Customer data for purchases made through the Garmin South Africa shop has been stolen, according to a notice sent to affected users by the company on 12 September.

“We recently discovered theft of customer data from orders placed through shop.garmin.co.za (operated by Garmin South Africa) that compromised your personal data related to an order that you placed through the website,” Garmin SA managing director Jennifer van Niekerk told customers.

The compromised data was limited to only Garmin’s South Africa site, and contained the following information:

  • Payment card number
  • Payment card expiration date
  • Payment card CVV number
  • First name
  • Last name
  • Physical address
  • Phone number
  • Email address

The stolen data is extensive, and contains all the information required to make purchases with the victims’ credit cards.

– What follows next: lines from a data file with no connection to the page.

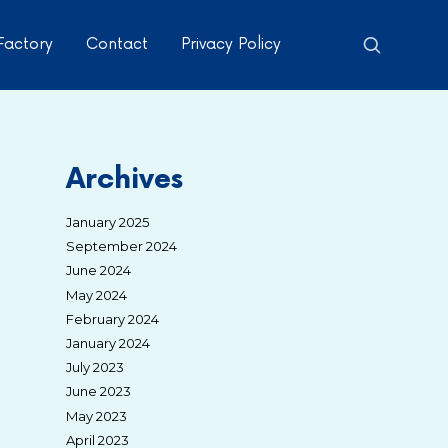
Factory
Contact
Privacy Policy
Archives
January 2025
September 2024
June 2024
May 2024
February 2024
January 2024
July 2023
June 2023
May 2023
April 2023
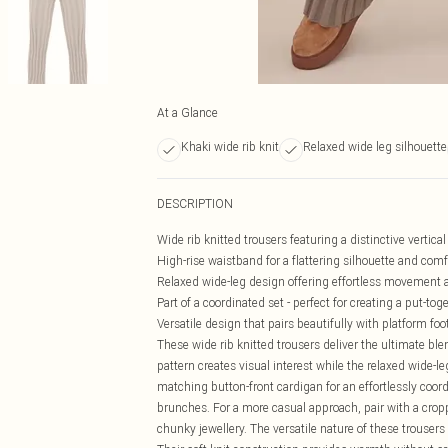
At a Glance
Khaki wide rib knit
Relaxed wide leg silhouette
DESCRIPTION
Wide rib knitted trousers featuring a distinctive vertica
High-rise waistband for a flattering silhouette and comfo
Relaxed wide-leg design offering effortless movement 
Part of a coordinated set - perfect for creating a put-to
Versatile design that pairs beautifully with platform f
These wide rib knitted trousers deliver the ultimate bl
pattern creates visual interest while the relaxed wide-l
matching button-front cardigan for an effortlessly coor
brunches. For a more casual approach, pair with a cropp
chunky jewellery. The versatile nature of these trouser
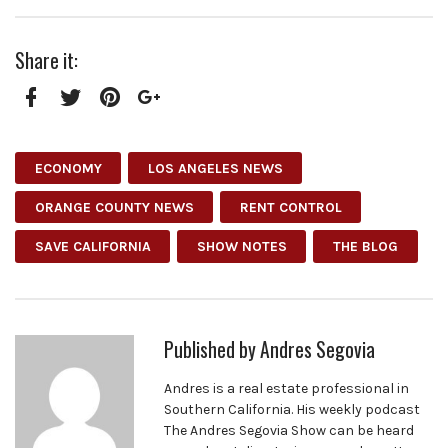
Share it:
Facebook
Twitter
Pinterest
Google+
ECONOMY
LOS ANGELES NEWS
ORANGE COUNTY NEWS
RENT CONTROL
SAVE CALIFORNIA
SHOW NOTES
THE BLOG
Published by
Andres Segovia
Andres is a real estate professional in
Southern California. His weekly podcast
The Andres Segovia Show can be heard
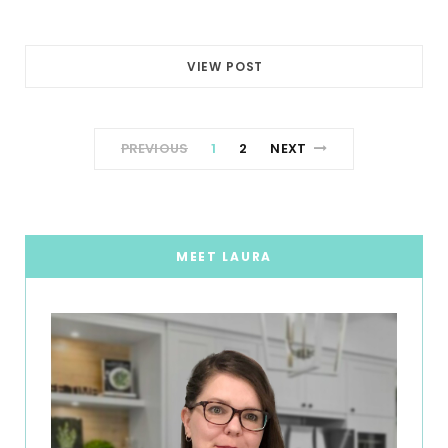
VIEW POST
PREVIOUS
1
2
NEXT
MEET LAURA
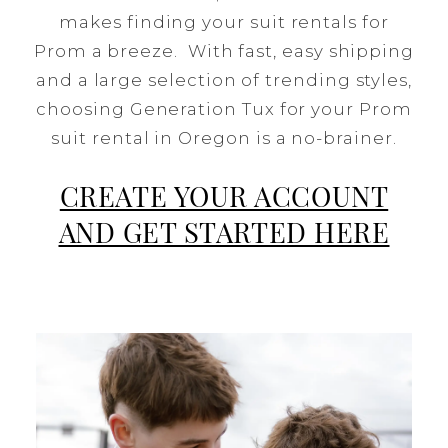
makes finding your suit rentals for
Prom a breeze. With fast, easy shipping
and a large selection of trending styles,
choosing Generation Tux for your Prom
suit rental in Oregon is a no-brainer.
CREATE YOUR ACCOUNT
AND GET STARTED HERE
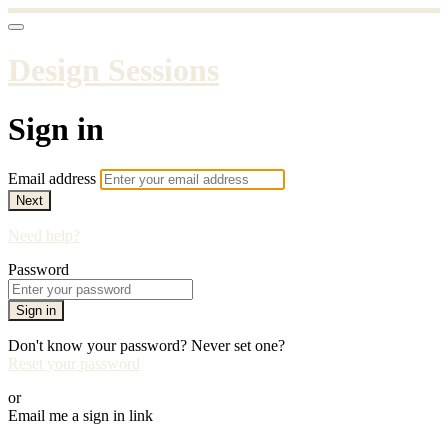
Design Sessions
Sign in
Email address
Next
Need help?
Password
Sign in
Don't know your password? Never set one?
Reset your password
or
Email me a sign in link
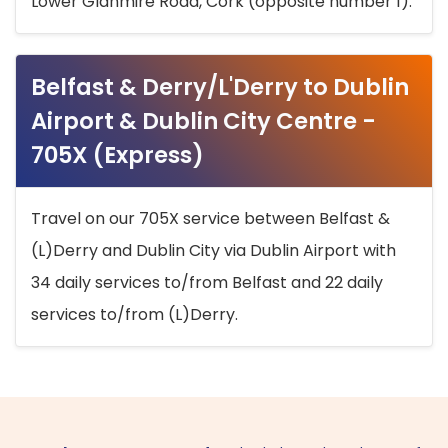
Lower Glanmire Road, Cork (opposite number 1).
Belfast & Derry/L'Derry to Dublin
Airport & Dublin City Centre -
705X (Express)
Travel on our 705X service between Belfast &
(L)Derry and Dublin City via Dublin Airport with
34 daily services to/from Belfast and 22 daily
services to/from (L)Derry.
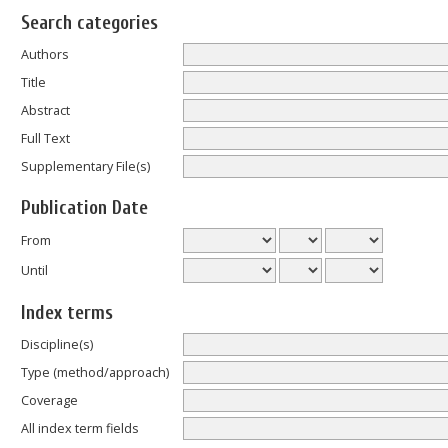
Search categories
Authors
Title
Abstract
Full Text
Supplementary File(s)
Publication Date
From
Until
Index terms
Discipline(s)
Type (method/approach)
Coverage
All index term fields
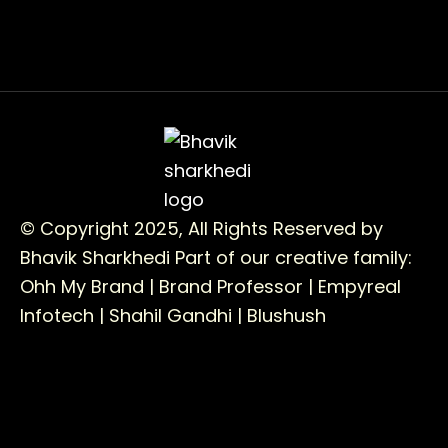
© Copyright 2025, All Rights Reserved by
Bhavik Sharkhedi
Part of our creative family:
Ohh My Brand |
Brand Professor |
Empyreal
Infotech |
Shahil Gandhi |
Blushush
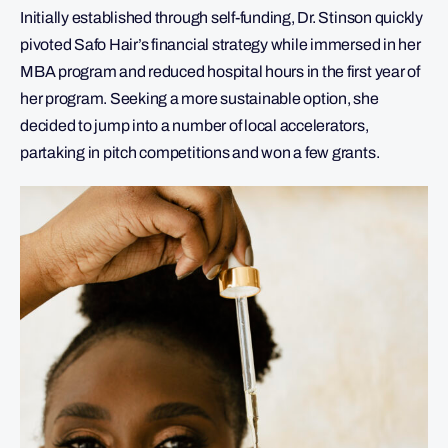
Initially established through self-funding, Dr. Stinson quickly
pivoted Safo Hair’s financial strategy while immersed in her
MBA program and reduced hospital hours in the first year of
her program. Seeking a more sustainable option, she
decided to jump into a number of local accelerators,
partaking in pitch competitions and won a few grants.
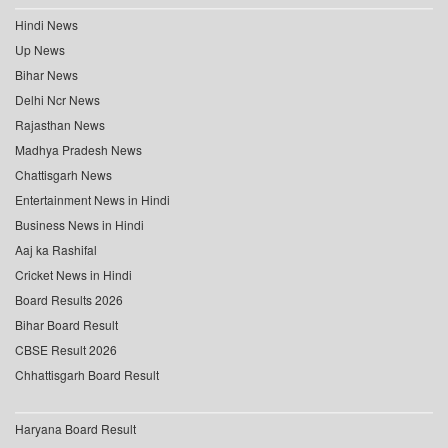
Hindi News
Up News
Bihar News
Delhi Ncr News
Rajasthan News
Madhya Pradesh News
Chattisgarh News
Entertainment News in Hindi
Business News in Hindi
Aaj ka Rashifal
Cricket News in Hindi
Board Results 2026
Bihar Board Result
CBSE Result 2026
Chhattisgarh Board Result
Haryana Board Result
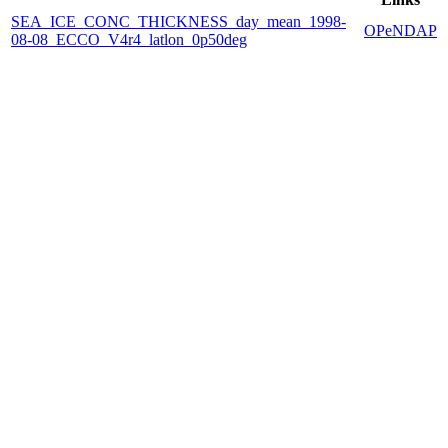
SEA_ICE_CONC_THICKNESS_day_mean_1998-
OPeNDAP
08-08_ECCO_V4r4_latlon_0p50deg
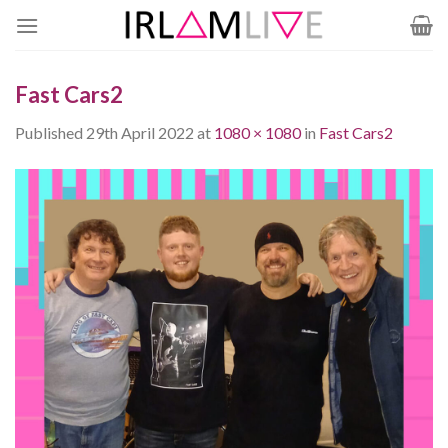
Skip
to
content
Fast Cars2
Published
29th April 2022
at
1080 × 1080
in
Fast Cars2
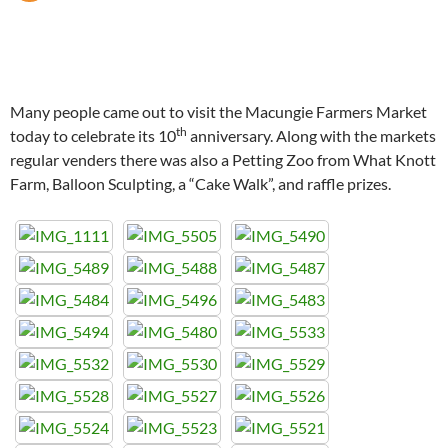
Many people came out to visit the Macungie Farmers Market
th
today to celebrate its 10
anniversary. Along with the markets
regular venders there was also a Petting Zoo from What Knott
Farm, Balloon Sculpting, a “Cake Walk”, and raffle prizes.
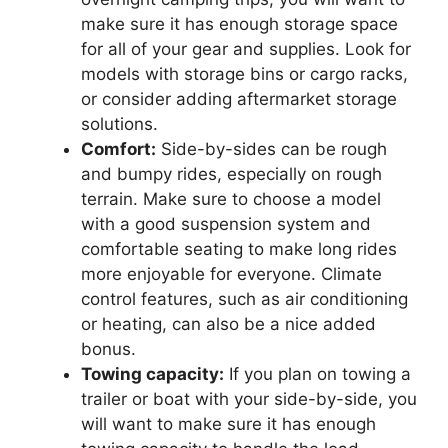
make sure it has enough storage space
for all of your gear and supplies. Look for
models with storage bins or cargo racks,
or consider adding aftermarket storage
solutions.
Comfort:
Side-by-sides can be rough
and bumpy rides, especially on rough
terrain. Make sure to choose a model
with a good suspension system and
comfortable seating to make long rides
more enjoyable for everyone. Climate
control features, such as air conditioning
or heating, can also be a nice added
bonus.
Towing capacity:
If you plan on towing a
trailer or boat with your side-by-side, you
will want to make sure it has enough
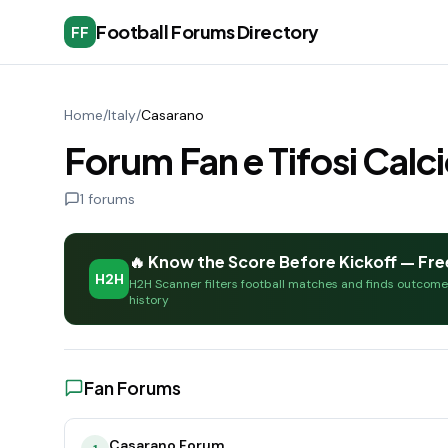
Football Forums Directory
FF
Home
/
Italy
/
Casarano
Forum Fan e Tifosi Calc
1
forums
🔥 Know the Score Before Kickoff — Fre
H2H
H2H Scanner filters football matches and finds outcom
history
Fan Forums
Casarano Forum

“We recommend that you review and monitor your payment card records to make sure there were no unauthorized purchases,” van Niekerk said.

Security and apology

Van Niekerk told affected users that they should contact their bank or payment card provider for direction if they suspect that criminals have used these stolen details to make fraudulent payments.

“As a valued customer, we apologize for this incident and assure you that Garmin takes our obligation to safeguard personal data very seriously,” she told customers.

MyBroadband asked Garmin how this information was compromised and what it has done to improve its security following the theft, but the company did not immediately respond to requests for comment.